Below us, hunched in crannies on the cliffs,

their rods like jibs, their lines like skeins, anglers –

descendants of Phoenicians, Romans, Saracens

– waited stoically for bass or bream to rise.


 

The rain lifted. A container ship passed.

Drake, Nelson, and Browning passed: ‘Nobly, nobly,

Cape St Vincent to the North-west died away

…how can I help England?’ In Ireland,

the black rot was already in the fields –

the coffin ships all ready in the roads.


 

Later, drinking wine the colour of sea grass,

in O Retiro do Pescador, we

watched our black bream split, salted, sizzled, served

with sprouts. Ah, home thoughts! And Mrs. Browning:

‘…a voice said in mastery, while I strove,

“Guess now who holds thee?”  “Death, I said.”‘ We

smiled, as lovers do, and gossiped, as

lovers do, about our fellow diners

sotto voce: aging Caucasians

and a young Chinese couple with a child.

Somewhere, a radio played fado softly.

‘”Death”, I said. “Not death, but love.”‘

 

 

 

 

THE CLASSICAL TRADITION

'Lion', Babel, circa 583 BC
'Lion', Babel, circa 583 BC


 

‘Arma virumque cano’ was birched

into pimply boys who ruled their thin red lines

at every degree. Till the sun set

on heart-shaped continents, DCs in the bush

carried Caesar in their khaki shorts. Gaul or

Matabele, order was where empire

prevailed. Rule of law is a state of mind.

Ovid exiled himself. Virgil wrote

two lines a day in his villa near Naples.

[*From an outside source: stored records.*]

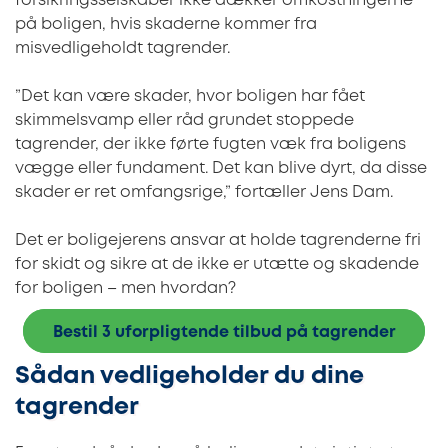
forsikringsselskaber ikke dækker omkostningerne
på boligen, hvis skaderne kommer fra
misvedligeholdt tagrender.
”Det kan være skader, hvor boligen har fået
skimmelsvamp eller råd grundet stoppede
tagrender, der ikke førte fugten væk fra boligens
vægge eller fundament. Det kan blive dyrt, da disse
skader er ret omfangsrige,” fortæller Jens Dam.
Det er boligejerens ansvar at holde tagrenderne fri
for skidt og sikre at de ikke er utætte og skadende
for boligen – men hvordan?
Bestil 3 uforpligtende tilbud på tagrender
Sådan vedligeholder du dine
tagrender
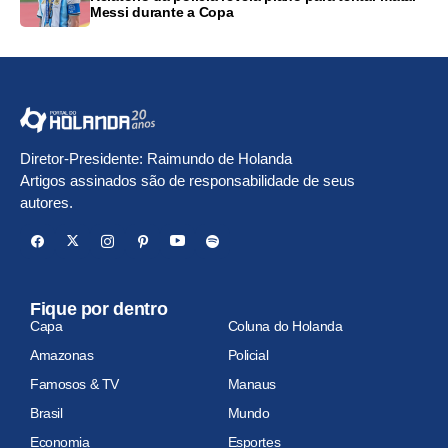
Messi durante a Copa
Diretor-Presidente: Raimundo de Holanda
Artigos assinados são de responsabilidade de seus
autores.
Fique por dentro
Capa
Coluna do Holanda
Amazonas
Policial
Famosos & TV
Manaus
Brasil
Mundo
Economia
Esportes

On unmapped plains, horsemen manoeuvred.

Their descendants herd goats. Power, I sing, and

illusion – managing a barbarous,

imperious language.

 

 

 

FREEDOM

Even at Goose Bay, Alaska, changing planes,

there were people to greet him. He asked

who they were. ‘Eskimos.’ Mandela

remembered the igloos in the textbook

at the mission school. ‘Ah, Inuit.’

He walked to greet them in their common tongue.

 

 

 

 

 

 

WISHES

For Evelyn, b.13.1.10

 

Born to good music by strong women,

Ella’s ‘isle of joy’, Nina’s ‘it’s a new dawn’ –

how you nestle in your parents’ untrammelled

love, how you suck with unrelenting hunger!


 

Born into a world of rubble, with children

buried alive, a world of chicanery

and hatreds – you have entered a difficult,

place, little Evie, somewhere remarkable,

full of tears and amazing kindnesses!


 

Born into a world of snow, a fox’s

nocturnal tracks in the white garden

of the tall, Victorian villa, a Blackcap

at the bird feeder, a Redwing sheltering

in the laurel and, away on the Downs,

boys and girls, freed from school, tobogganing

over the fossils and flints on the steep shore

of a Palaeolithic sea – how you squirm

with hunger, how you bask in so much love!


 

Three wishes then for you, little bird:

may you be lucky, may you be gracious,

may you always have someone to love!

 

 

 

FIDO

fido

Once, when she was very small, a dream woke me.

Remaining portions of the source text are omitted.